AbbVie said today it will advance ABT-494, its own internally-developed selective JAK1 inhibitor, to Phase III studies in rheumatoid arthritis rather than license the JAK1 inhibitor filgotinib (GLP0634) from Galapagos–which responded with its own plans to advance fligotinib into Phase III.

AbbVie said that it will return all rights to the compound to Galapagos, citing promising results in a pair of Phase II studies of ABT-494.

“In our view, ABT-494 also offers a faster path to Phase III development with less uncertainty,” Michael Severino, M.D., AbbVie evp, research and development and CSO, said in a statement. “We believe ABT-494 has the potential to become a best-in-class therapy for patients.”
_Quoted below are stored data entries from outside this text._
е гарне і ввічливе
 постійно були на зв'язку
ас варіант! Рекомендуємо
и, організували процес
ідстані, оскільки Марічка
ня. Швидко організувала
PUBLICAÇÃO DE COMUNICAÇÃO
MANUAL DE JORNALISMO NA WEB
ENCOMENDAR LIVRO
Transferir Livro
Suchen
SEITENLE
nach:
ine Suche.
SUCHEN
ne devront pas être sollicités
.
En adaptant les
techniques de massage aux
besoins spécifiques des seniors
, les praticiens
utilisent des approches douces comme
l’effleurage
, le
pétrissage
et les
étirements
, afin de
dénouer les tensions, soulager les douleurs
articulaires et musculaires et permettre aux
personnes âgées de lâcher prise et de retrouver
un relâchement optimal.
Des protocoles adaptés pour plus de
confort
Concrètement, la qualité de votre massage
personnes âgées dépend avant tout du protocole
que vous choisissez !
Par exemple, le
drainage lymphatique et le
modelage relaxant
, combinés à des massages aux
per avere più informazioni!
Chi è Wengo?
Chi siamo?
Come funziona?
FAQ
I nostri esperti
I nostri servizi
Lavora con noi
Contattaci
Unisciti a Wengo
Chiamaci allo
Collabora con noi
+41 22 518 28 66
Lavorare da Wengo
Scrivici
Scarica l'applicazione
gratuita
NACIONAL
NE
In a separate statement, AbbVie said ABT-494 met its primary endpoint of at least a 20% improvement as defined by the American College of Rheumatology (ACR20) after 12 weeks of treatment in the BALANCE-I and BALANCE-II clinical trials. The ACR20 response was achieved across all dose levels, except the lowest dose in BALANCE-II, the company added.
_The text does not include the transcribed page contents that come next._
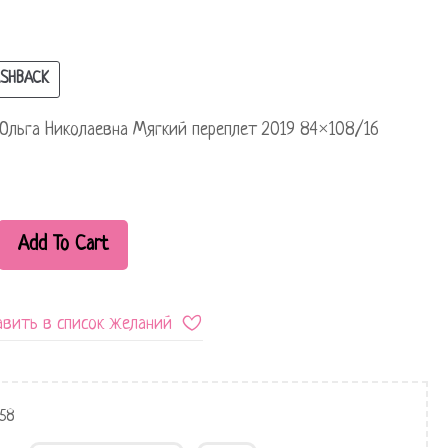
SHBACK
Ольга Николаевна Мягкий переплет 2019 84×108/16
Add To Cart
вить в список желаний
158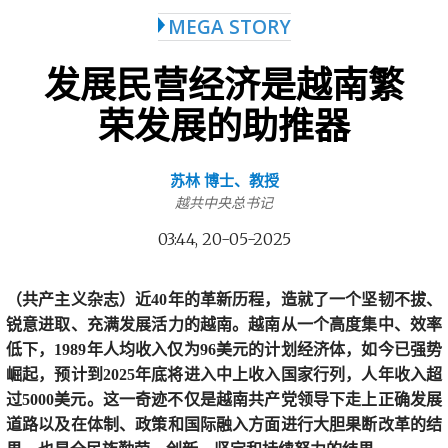
MEGA STORY
发展民营经济是越南繁
荣发展的助推器
苏林 博士、教授
越共中央总书记
03:44, 20-05-2025
（共产主义杂志）近40年的革新历程，造就了一个坚韧不拔、
锐意进取、充满发展活力的越南。越南从一个高度集中、效率
低下，1989年人均收入仅为96美元的计划经济体，如今已强势
崛起，预计到2025年底将进入中上收入国家行列，人年收入超
过5000美元。这一奇迹不仅是越南共产党领导下走上正确发展
道路以及在体制、政策和国际融入方面进行大胆果断改革的结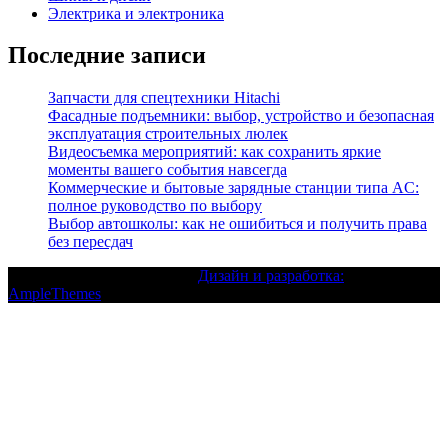
Электрика и электроника
Последние записи
Запчасти для спецтехники Hitachi
Фасадные подъемники: выбор, устройство и безопасная
эксплуатация строительных люлек
Видеосъемка мероприятий: как сохранить яркие
моменты вашего события навсегда
Коммерческие и бытовые зарядные станции типа AC:
полное руководство по выбору
Выбор автошколы: как не ошибиться и получить права
без пересдач
Текст с авторским правом |
Дизайн и разработка:
AmpleThemes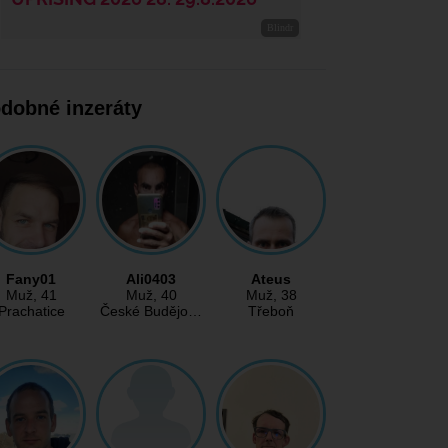
dobné inzeráty
Fany01
Ali0403
Ateus
Muž
, 41
Muž
, 40
Muž
, 38
Prachatice
České Budějo…
Třeboň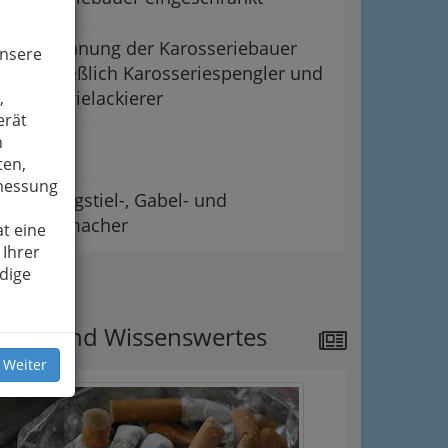
Landesinnung der Karosseriebauer
unsere
einschließlich Karosseriespengler und
Karosserielackierer
,
erät
n
Wagner
ten,
smessung
Werkzeugstiel-, Gabel- und
Rechenmacher
t eine
 Ihrer
dige
ipps
ews und Wissenswertes
 Weiter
BALANCE-I enrolled 276 patients, approximately 30% of whom had an inadequate response to two or more anti-TNF agents and 20% had an inadequate response to treatment with a non-TNF biologic. BALANCE-II enrolled 300 patients with an inadequate response to prior treatment with methotrexate (MTX).
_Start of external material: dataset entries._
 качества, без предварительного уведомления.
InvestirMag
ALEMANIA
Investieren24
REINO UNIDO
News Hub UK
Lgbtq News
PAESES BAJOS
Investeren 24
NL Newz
In BALANCE-I, 73% of patients showed ACR20 response, while 44% of patients showed at least a 50% improvement (ACR50). In BALANCE-2, ACR20 response climbed to 82%, with 50% of patients achieving ACR50, AbbVie said.

AbbVie backed out of its filgotinib collaboration more than a month after Galapagos published results from its DARWIN I Phase IIb trial. In a statement today, Galapagos cited ACR20 responses ranging from 61% at 50mg once-daily to 87% at 100mg, twice-daily. ACR50 responses ranged from 35% at 50mg once-daily to 62% at 100mg twice-daily. Galapagos cited promising results from DARWIN 2 last month, with the highest ACR20 response being 77% at the 100mg once-daily dose and the highest ACR50 response, 45% at the 200mg once-daily dose.

“Galapagos is currently in advanced discussions with a substantial number of large pharma companies to partner filgotinib,” said Onno van de Stolpe, CEO of Galapagos, in a statement. “We anticipate starting Phase III in rheumatoid arthritis with filgotinib early in 2016.”

AbbVie spun out in 2013 from Abbott, which a year earlier gained rights to develop and commercialize fligotinib under a collaboration that could have generated $1.35 billion plus royalties for Galapagos.

At the time, AbbVie paid Galapagos $150 million upfront and agreed to a one-time $200 million fee were it to license the program following Phase II studies, if the studies meet certain pre-agreed criteria. The deal also included $1 billion in potential payments to clinical and regulatory milestones, plus tiered double-digit royalties on net sales upon commercialization.

The following year, AbbVie and Galapagos extended their collaboration beyond rheumatoid arthritis to include Crohn's disease as well.

“We are expecting data from our Phase 2B FITZROY study with filgotinib in Crohn's disease by yearend,” van de Stolpe added.